Payment processor Allied Wallet, its CEO and owner Ahmad (“Andy”) Khawaja, and two other officers, Mohammad (“Moe”) Diab and Amy Rountree, have agreed to settle Federal Trade Commission charges that they assisted numerous scams by knowingly processing fraudulent transactions to consumers’ accounts.
According to the FTC’s complaint, the operators of Allied Wallet knowingly processed payments for merchants that were engaged in fraud. These include merchants that were subject to law enforcement action by the FTC and the SEC, such as Stark Law, a phantom debt collection scheme; TelexFree, a pyramid scheme; and MOBE and Digital Altitude, two business coaching schemes that defrauded consumers with claims they would make substantial income.
The FTC alleges that the defendants—often in close collaboration with FTC scofflaw and Allied Wallet sales agent, Thomas Wells—helped numerous dubious merchants hide their fraud from banks and the credit card networks. The defendants’ deceptive practices included creating fake foreign shell companies to open accounts in their names, submitting dummy websites and other false information to merchant banks, and actively working to evade card network rules and monitoring designed to prevent fraud.
The stipulated final orders regarding Khawaja, his four corporations that do business as Allied Wallet, and Allied Wallet’s former VP of Operations, Amy Rountree, prohibit them from processing payments for certain types of merchants, including sellers and marketers of money making opportunities and debt collection services. The orders impose stringent screening and monitoring requirements on payment processing for certain other categories of merchants to ensure proper screening and vetting by Allied Wallet, Khawaja, and Rountree.
The order against Khawaja and his companies, AlliedWallet, Inc., Allied Wallet, Ltd., GTBill, LLC, and GTBill Ltd., imposes a $110 million equitable monetary judgment. After Khawaja turns over a residence in Los Angeles, California, the remainder of the judgment will be suspended due to inability to pay.
The order against Rountree imposes a $320,429.82 equitable monetary judgment that is suspended due to inability to pay.

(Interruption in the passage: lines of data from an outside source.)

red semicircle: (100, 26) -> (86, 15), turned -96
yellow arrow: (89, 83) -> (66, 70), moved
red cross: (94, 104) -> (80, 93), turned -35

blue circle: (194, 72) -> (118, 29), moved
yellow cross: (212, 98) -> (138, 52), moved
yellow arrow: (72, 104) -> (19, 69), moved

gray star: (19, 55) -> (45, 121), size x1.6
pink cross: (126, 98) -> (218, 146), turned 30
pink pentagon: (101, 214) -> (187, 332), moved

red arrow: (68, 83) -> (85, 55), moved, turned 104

The stipulated final order against Diab, who was Allied Wallet’s Chief Operating Officer, permanently bans him from payment processing and requires him to pay $1 million to the FTC in equitable monetary relief.

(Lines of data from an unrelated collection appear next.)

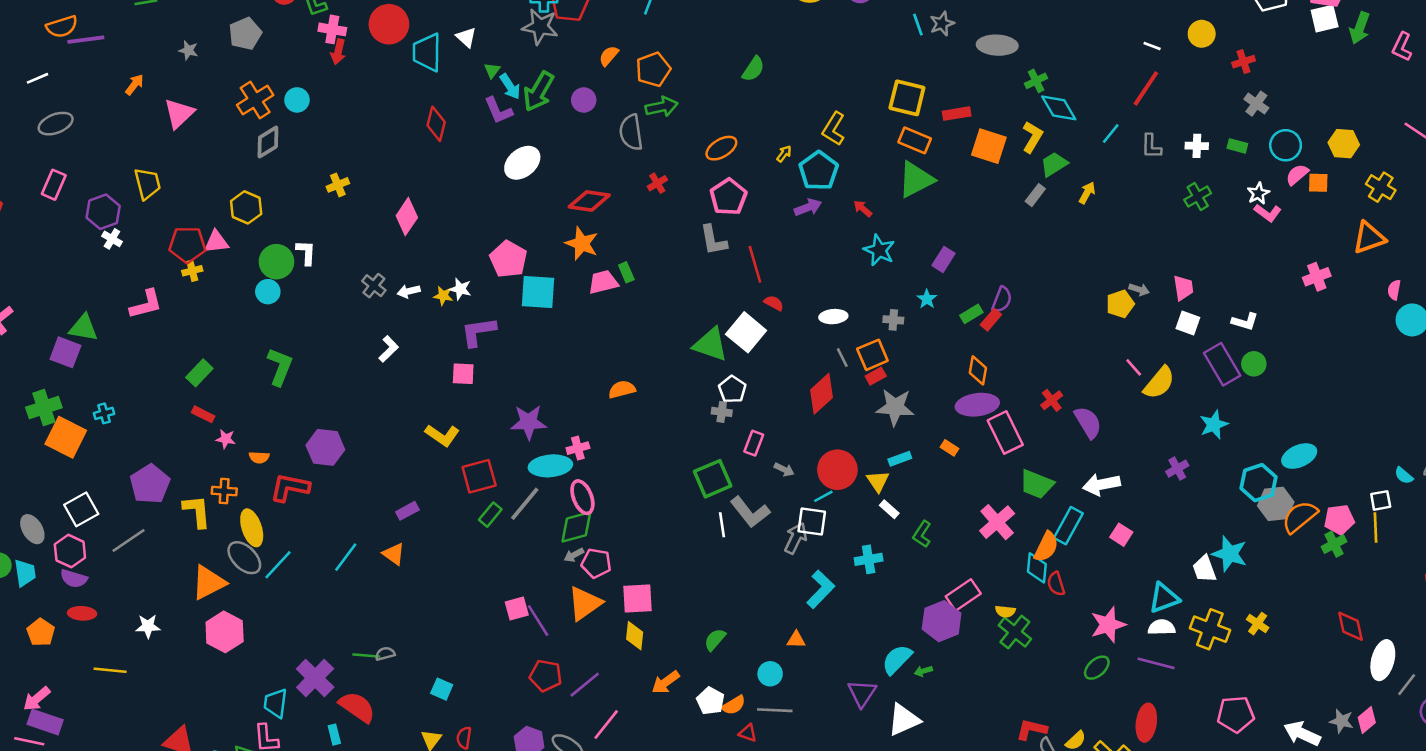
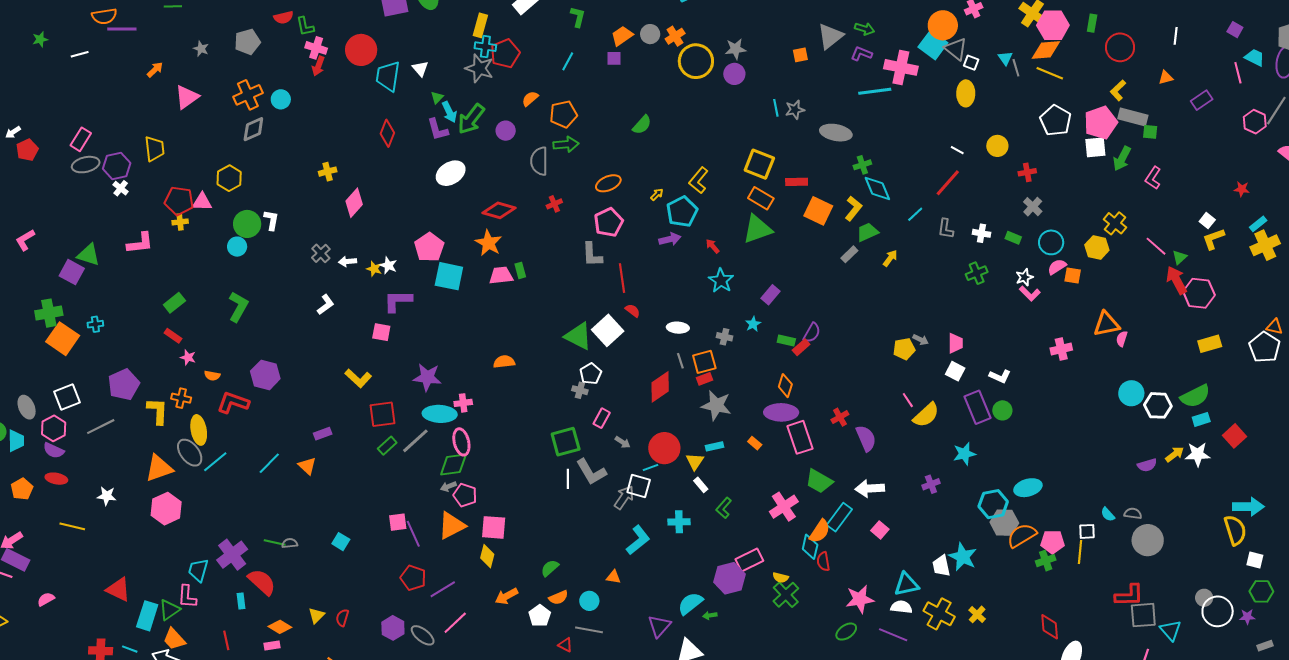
gray ellipse: (56, 124) -> (86, 165), moved
yellow cross: (338, 185) -> (328, 172), moved
yellow cross: (1381, 187) -> (1115, 223), moved
pink semicircle: (1394, 290) -> (1122, 339), moved
green rectangle: (971, 314) -> (786, 341), turned 36
cyan square: (442, 689) -> (341, 542), moved
orange semicircle: (734, 705) -> (558, 597), moved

The Commission vote authorizing the staff to file the complaint and stipulated final orders was 5-0. The FTC filed the complaint and final orders in the U.S. District Court for the Central District of California.
NOTE: The Commission files a complaint when it has “reason to believe” that the named defendants are violating or are about to violate the law and it appears to the Commission that a proceeding is in the public interest. Stipulated final orders have the force of law when approved and signed by the District Court judge.